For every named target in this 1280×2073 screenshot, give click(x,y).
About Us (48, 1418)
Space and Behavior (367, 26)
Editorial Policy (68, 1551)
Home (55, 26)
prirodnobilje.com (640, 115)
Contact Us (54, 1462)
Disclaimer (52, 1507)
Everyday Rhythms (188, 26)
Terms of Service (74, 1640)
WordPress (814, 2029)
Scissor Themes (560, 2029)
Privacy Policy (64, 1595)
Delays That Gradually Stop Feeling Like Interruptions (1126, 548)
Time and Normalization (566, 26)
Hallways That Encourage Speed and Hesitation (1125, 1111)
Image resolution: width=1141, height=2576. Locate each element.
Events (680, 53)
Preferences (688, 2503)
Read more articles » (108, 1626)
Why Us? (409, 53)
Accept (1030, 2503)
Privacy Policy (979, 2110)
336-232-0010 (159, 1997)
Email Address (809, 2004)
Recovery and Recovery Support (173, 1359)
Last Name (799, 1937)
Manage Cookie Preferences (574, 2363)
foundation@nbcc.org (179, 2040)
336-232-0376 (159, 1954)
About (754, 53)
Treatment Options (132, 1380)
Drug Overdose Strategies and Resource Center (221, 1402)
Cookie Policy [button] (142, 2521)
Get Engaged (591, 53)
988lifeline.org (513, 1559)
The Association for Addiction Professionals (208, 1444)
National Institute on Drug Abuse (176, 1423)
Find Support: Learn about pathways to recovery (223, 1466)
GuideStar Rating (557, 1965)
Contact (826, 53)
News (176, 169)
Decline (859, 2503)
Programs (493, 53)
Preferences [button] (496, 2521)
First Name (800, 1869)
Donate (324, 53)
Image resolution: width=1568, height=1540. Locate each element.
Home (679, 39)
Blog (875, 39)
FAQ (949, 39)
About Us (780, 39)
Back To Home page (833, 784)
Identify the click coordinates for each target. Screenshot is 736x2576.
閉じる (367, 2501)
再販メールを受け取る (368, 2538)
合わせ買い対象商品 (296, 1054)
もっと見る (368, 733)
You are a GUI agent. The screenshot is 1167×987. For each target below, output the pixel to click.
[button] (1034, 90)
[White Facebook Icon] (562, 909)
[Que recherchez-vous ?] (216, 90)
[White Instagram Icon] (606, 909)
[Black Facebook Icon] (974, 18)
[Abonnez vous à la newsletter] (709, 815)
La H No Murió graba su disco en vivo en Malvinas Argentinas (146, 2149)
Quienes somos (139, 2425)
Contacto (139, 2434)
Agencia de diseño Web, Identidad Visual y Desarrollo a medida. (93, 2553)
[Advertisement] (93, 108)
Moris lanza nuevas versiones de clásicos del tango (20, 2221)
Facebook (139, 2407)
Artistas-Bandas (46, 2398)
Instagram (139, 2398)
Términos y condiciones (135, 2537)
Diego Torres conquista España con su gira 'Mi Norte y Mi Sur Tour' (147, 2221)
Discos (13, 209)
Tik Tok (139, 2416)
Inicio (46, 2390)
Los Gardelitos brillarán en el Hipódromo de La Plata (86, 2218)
----------
## [Requirement]
Repeat back all of the material, character for character.

## [Completed task]
For every named target in this 1280×2073 screenshot, give click(x,y).
About Us (48, 1418)
Space and Behavior (367, 26)
Editorial Policy (68, 1551)
Home (55, 26)
prirodnobilje.com (640, 115)
Contact Us (54, 1462)
Disclaimer (52, 1507)
Everyday Rhythms (188, 26)
Terms of Service (74, 1640)
WordPress (814, 2029)
Scissor Themes (560, 2029)
Privacy Policy (64, 1595)
Delays That Gradually Stop Feeling Like Interruptions (1126, 548)
Time and Normalization (566, 26)
Hallways That Encourage Speed and Hesitation (1125, 1111)
Image resolution: width=1141, height=2576. Locate each element.
Events (680, 53)
Preferences (688, 2503)
Read more articles » (108, 1626)
Why Us? (409, 53)
Accept (1030, 2503)
Privacy Policy (979, 2110)
336-232-0010 (159, 1997)
Email Address (809, 2004)
Recovery and Recovery Support (173, 1359)
Last Name (799, 1937)
Manage Cookie Preferences (574, 2363)
foundation@nbcc.org (179, 2040)
336-232-0376 (159, 1954)
About (754, 53)
Treatment Options (132, 1380)
Drug Overdose Strategies and Resource Center (221, 1402)
Cookie Policy [button] (142, 2521)
Get Engaged (591, 53)
988lifeline.org (513, 1559)
The Association for Addiction Professionals (208, 1444)
National Institute on Drug Abuse (176, 1423)
Find Support: Learn about pathways to recovery (223, 1466)
GuideStar Rating (557, 1965)
Contact (826, 53)
News (176, 169)
Decline (859, 2503)
Programs (493, 53)
Preferences [button] (496, 2521)
First Name (800, 1869)
Donate (324, 53)
Image resolution: width=1568, height=1540. Locate each element.
Home (679, 39)
Blog (875, 39)
FAQ (949, 39)
About Us (780, 39)
Back To Home page (833, 784)
Identify the click coordinates for each target. Screenshot is 736x2576.
閉じる (367, 2501)
再販メールを受け取る (368, 2538)
合わせ買い対象商品 (296, 1054)
もっと見る (368, 733)
You are a GUI agent. The screenshot is 1167×987. For each target below, output the pixel to click.
[button] (1034, 90)
[White Facebook Icon] (562, 909)
[Que recherchez-vous ?] (216, 90)
[White Instagram Icon] (606, 909)
[Black Facebook Icon] (974, 18)
[Abonnez vous à la newsletter] (709, 815)
La H No Murió graba su disco en vivo en Malvinas Argentinas (146, 2149)
Quienes somos (139, 2425)
Contacto (139, 2434)
Agencia de diseño Web, Identidad Visual y Desarrollo a medida. (93, 2553)
[Advertisement] (93, 108)
Moris lanza nuevas versiones de clásicos del tango (20, 2221)
Facebook (139, 2407)
Artistas-Bandas (46, 2398)
Instagram (139, 2398)
Términos y condiciones (135, 2537)
Diego Torres conquista España con su gira 'Mi Norte y Mi Sur Tour' (147, 2221)
Discos (13, 209)
Tik Tok (139, 2416)
Inicio (46, 2390)
Los Gardelitos brillarán en el Hipódromo de La Plata (86, 2218)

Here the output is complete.